You just can’t counter this claim. If a former Nobel Prize laureate says ‘There will be a cancer epidemic in 30 years’, how can I say he’s wrong? I can’t know. [Editor’s note: this is a reference to Professor Luc Montagnier, today criticised by an overwhelming majority of scientists for his anti-vaccine positions.]

On the other hand, what we can say is that with everything we inhale, swallow and inject, we might be at risk of exposure to carcinogens. We know, for example, that the fine particles that we breathe in the atmosphere on peak pollution days are carcinogenic. Maybe we’ll develop cancer from the air we breathed last winter, when pollution in our cities peaked. I think there’s no model that has ever shown that this vaccine causes cancer, so there is no reason to think that it does.

  • True or false: ‘The vaccine’s side effects are more dangerous than the disease’

As an individual, if you’re young and you get severe cavernous sinus thrombosis, which is a very serious side effect, or myocarditis, an inflammation of the heart muscle, for which you’re often hospitalised, then yes, in that case, your side effect is more serious than what the Covid-19 might have done to you, if you're young and without other risk factors. However, this is extremely rare – so rare that health agencies believe that the benefit far outweighs the risk.

We saw this with smallpox. The vaccine was sometimes very dangerous since it could kill one person per every millions of people vaccinated. But when smallpox was rampant and killing two million people a year worldwide, no one questioned the value of the smallpox vaccine. Once the risk disappeared, after smallpox was eradicated, we stopped vaccinating because of the adverse effects.

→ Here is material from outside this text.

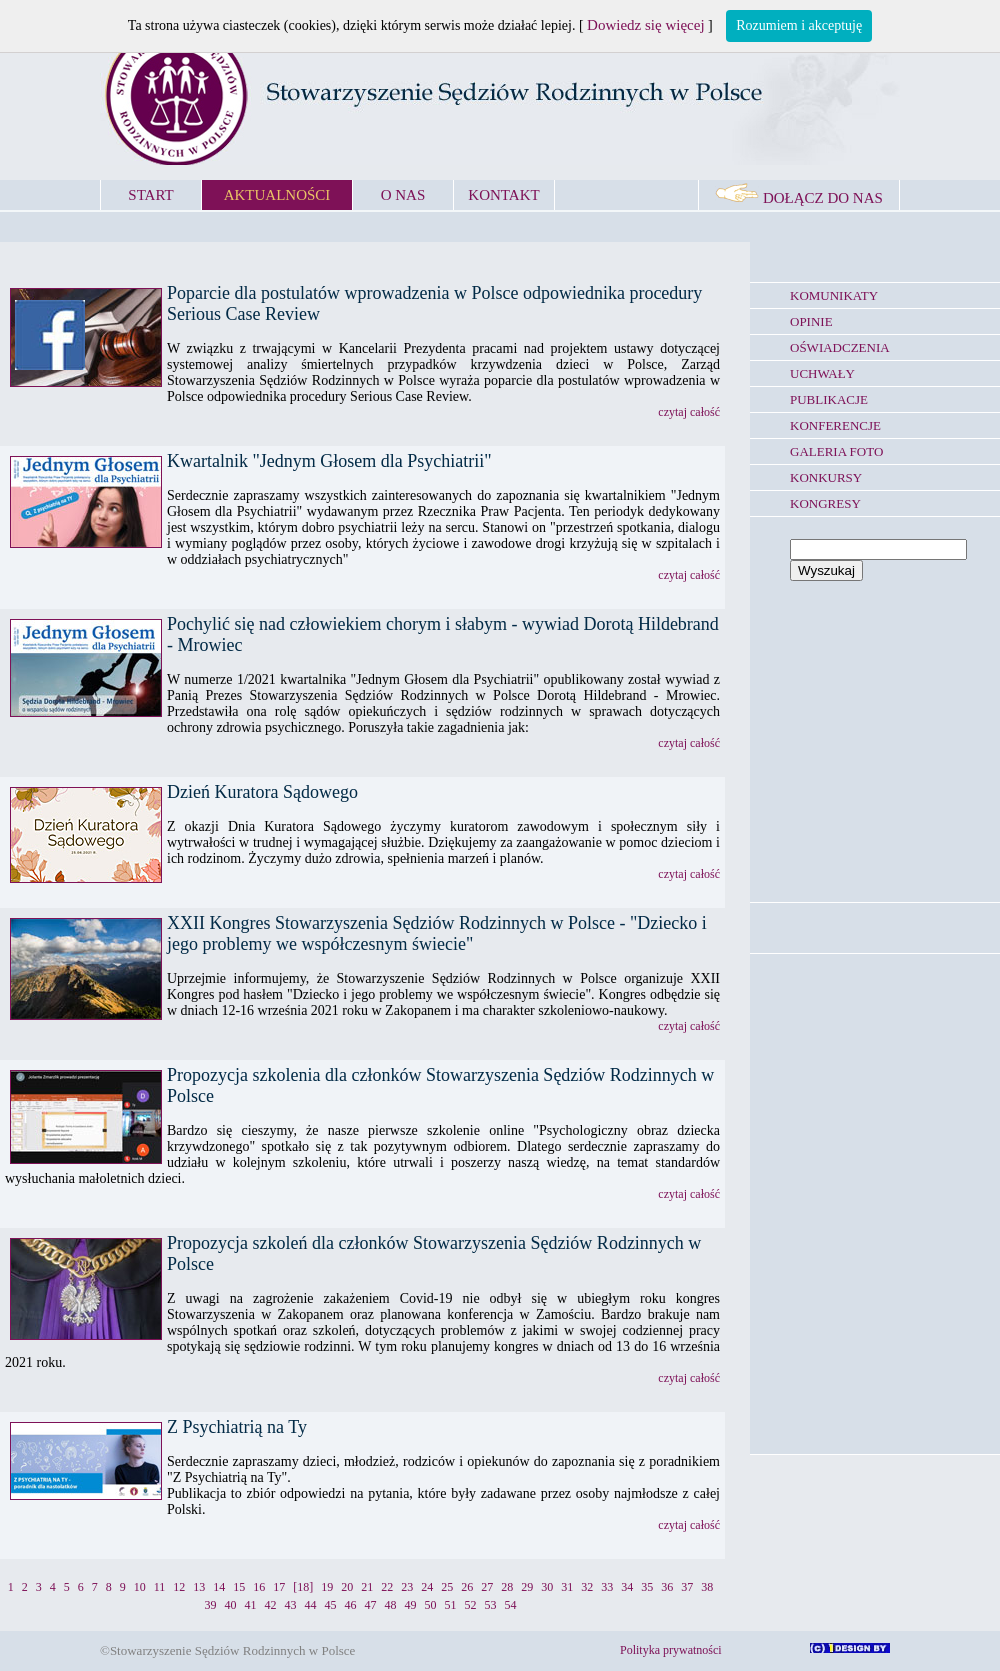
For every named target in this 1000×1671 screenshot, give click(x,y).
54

Likewise, the Covid-19 vaccine can sometimes cause serious effects, even if not death. To manage this, we can only say under what circumstances (such as age, or sex) the side effects occur and this allows us to regulate the prescription of some of these vaccines, not all of which carry the same risk of serious side effects.

Any medical product can potentially cause serious side effects. Unfortunately, that’s the downside of any effective medicine.

  • True or false: ‘If you have a healthy lifestyle, your immune system can defend itself on its own and doesn’t need a vaccine’

If there was a healthy lifestyle that allowed you to fight against such aggressive viruses, we would have known, we would have experienced or observed it. I, personally, haven’t seen it.

Being in good health allows you to resist the attacks of the virus longer and more strongly: If you end up in intensive care, it’s better not to be too thin or in poor health. But that, unfortunately, is all that can be achieved by having led a healthy lifestyle before contracting the virus.

Of course, if you believe a healthy lifestyle means not being in close contact with anybody, that might be a way to protect yourself – not ever being in a situation where you might contract the virus. But other than this plan, which is quite rare and extreme, the immune system cannot be sufficiently boosted to be able to spontaneously resist the virus.

This article was translated from the original in French.